* **Raw data**:
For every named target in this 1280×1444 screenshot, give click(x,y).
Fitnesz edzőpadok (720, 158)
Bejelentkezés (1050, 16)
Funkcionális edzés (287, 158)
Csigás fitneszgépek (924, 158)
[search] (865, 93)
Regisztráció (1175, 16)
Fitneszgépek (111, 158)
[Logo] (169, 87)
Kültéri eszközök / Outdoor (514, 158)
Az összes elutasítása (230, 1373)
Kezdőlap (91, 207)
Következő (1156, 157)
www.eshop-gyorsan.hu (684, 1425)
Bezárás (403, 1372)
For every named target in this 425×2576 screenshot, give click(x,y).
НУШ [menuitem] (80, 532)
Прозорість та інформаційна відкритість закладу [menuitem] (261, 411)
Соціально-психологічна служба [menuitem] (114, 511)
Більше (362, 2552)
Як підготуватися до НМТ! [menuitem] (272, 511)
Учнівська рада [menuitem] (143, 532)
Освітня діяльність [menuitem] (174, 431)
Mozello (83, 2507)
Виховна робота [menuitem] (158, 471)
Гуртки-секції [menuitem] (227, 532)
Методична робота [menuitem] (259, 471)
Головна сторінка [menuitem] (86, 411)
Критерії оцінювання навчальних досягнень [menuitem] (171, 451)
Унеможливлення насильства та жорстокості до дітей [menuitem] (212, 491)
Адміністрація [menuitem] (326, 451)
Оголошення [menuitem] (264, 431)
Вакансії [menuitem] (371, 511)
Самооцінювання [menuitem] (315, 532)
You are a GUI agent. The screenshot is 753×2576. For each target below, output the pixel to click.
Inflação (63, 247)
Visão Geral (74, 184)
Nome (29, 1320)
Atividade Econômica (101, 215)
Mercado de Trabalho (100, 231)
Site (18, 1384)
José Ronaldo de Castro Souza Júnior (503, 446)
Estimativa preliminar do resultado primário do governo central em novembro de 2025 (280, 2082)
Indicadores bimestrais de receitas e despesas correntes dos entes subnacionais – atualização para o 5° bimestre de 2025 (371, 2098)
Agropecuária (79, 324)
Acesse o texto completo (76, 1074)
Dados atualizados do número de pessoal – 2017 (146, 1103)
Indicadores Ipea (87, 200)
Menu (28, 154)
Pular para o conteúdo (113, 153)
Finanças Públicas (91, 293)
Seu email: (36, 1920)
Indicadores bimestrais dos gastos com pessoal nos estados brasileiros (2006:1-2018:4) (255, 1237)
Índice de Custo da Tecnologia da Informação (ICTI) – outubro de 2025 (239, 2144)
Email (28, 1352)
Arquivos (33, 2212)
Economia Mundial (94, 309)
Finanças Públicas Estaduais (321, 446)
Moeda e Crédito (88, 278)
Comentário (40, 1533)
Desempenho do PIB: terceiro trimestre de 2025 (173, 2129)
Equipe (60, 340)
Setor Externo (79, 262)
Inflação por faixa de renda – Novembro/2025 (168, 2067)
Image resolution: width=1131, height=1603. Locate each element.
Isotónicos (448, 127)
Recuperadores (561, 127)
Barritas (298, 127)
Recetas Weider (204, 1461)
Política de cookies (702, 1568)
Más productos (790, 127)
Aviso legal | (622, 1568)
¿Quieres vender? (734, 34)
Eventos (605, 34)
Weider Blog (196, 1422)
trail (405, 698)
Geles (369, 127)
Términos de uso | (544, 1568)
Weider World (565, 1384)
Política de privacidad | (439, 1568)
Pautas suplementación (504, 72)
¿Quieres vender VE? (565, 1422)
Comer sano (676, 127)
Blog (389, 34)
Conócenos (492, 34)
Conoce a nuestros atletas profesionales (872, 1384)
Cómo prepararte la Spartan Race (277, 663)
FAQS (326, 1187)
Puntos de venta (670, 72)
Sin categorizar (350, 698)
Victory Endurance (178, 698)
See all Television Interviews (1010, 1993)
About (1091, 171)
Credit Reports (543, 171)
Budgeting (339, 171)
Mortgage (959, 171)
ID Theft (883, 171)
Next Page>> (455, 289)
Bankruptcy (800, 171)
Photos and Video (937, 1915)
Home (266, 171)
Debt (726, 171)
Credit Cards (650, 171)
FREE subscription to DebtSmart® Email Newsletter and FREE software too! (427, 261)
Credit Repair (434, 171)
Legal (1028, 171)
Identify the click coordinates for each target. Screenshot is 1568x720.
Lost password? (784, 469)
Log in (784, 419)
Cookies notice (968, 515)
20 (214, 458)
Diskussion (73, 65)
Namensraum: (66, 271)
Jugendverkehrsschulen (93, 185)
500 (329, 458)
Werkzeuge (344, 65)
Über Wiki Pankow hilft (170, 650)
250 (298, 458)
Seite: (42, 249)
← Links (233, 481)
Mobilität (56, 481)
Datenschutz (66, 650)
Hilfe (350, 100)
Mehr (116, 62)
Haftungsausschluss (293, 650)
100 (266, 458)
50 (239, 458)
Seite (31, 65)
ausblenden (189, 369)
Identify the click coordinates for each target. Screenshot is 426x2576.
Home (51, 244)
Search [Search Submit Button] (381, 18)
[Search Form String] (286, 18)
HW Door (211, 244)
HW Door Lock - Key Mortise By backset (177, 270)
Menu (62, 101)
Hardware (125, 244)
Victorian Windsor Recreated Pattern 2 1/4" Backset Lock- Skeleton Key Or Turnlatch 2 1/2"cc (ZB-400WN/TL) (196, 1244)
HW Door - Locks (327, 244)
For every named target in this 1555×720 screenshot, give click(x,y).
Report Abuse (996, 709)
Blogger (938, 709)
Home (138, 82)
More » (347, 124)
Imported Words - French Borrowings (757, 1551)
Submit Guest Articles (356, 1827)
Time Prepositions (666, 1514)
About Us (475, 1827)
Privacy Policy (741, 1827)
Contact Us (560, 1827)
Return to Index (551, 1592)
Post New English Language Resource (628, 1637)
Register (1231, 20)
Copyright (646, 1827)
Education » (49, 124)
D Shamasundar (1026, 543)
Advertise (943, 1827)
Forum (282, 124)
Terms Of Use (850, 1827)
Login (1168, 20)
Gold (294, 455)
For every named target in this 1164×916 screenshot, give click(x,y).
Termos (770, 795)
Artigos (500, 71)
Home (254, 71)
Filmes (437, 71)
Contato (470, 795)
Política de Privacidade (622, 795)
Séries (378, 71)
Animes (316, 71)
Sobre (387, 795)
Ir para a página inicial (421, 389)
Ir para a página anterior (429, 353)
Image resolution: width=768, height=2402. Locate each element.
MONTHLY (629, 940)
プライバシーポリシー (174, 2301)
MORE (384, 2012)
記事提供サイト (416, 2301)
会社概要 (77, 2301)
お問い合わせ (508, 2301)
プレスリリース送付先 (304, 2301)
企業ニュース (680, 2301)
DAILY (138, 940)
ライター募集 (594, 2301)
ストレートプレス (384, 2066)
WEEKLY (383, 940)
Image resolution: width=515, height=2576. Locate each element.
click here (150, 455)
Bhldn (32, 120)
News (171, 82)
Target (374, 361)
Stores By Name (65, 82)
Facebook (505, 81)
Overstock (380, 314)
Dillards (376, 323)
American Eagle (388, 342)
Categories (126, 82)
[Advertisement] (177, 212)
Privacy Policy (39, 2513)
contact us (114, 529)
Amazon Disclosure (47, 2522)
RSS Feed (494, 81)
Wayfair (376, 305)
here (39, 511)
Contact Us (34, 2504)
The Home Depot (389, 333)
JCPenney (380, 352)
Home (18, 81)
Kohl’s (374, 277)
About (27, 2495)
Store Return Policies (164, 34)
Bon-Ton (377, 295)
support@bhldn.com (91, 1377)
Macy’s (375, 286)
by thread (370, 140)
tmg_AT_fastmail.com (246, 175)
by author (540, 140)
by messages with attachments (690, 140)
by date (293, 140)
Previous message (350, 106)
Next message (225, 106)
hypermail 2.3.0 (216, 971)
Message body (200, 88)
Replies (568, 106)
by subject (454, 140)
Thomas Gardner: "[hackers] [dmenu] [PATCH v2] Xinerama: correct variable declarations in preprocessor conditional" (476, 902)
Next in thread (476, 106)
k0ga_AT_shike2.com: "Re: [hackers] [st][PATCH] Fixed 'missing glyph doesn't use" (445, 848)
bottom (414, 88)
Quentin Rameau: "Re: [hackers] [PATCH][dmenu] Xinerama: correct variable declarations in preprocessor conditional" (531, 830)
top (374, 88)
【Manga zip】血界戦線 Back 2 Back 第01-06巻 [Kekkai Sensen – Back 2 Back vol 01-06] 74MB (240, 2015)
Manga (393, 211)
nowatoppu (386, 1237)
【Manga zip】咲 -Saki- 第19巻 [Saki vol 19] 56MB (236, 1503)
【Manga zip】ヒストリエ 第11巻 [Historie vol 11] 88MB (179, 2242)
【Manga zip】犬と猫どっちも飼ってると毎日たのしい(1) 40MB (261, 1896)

* **Work to be completed**: For this task, write out exactly the lines of the entries above, starting at the line with "ライター募集 (594, 2301)" and ending at the line with "by subject (454, 140)", both included, and no others.

* **Result for this task**:
ライター募集 (594, 2301)
ストレートプレス (384, 2066)
WEEKLY (383, 940)
Image resolution: width=515, height=2576. Locate each element.
click here (150, 455)
Bhldn (32, 120)
News (171, 82)
Target (374, 361)
Stores By Name (65, 82)
Facebook (505, 81)
Overstock (380, 314)
Dillards (376, 323)
American Eagle (388, 342)
Categories (126, 82)
[Advertisement] (177, 212)
Privacy Policy (39, 2513)
contact us (114, 529)
Amazon Disclosure (47, 2522)
RSS Feed (494, 81)
Wayfair (376, 305)
here (39, 511)
Contact Us (34, 2504)
The Home Depot (389, 333)
JCPenney (380, 352)
Home (18, 81)
Kohl’s (374, 277)
About (27, 2495)
Store Return Policies (164, 34)
Bon-Ton (377, 295)
support@bhldn.com (91, 1377)
Macy’s (375, 286)
by thread (370, 140)
tmg_AT_fastmail.com (246, 175)
by author (540, 140)
by messages with attachments (690, 140)
by date (293, 140)
Previous message (350, 106)
Next message (225, 106)
hypermail 2.3.0 (216, 971)
Message body (200, 88)
Replies (568, 106)
by subject (454, 140)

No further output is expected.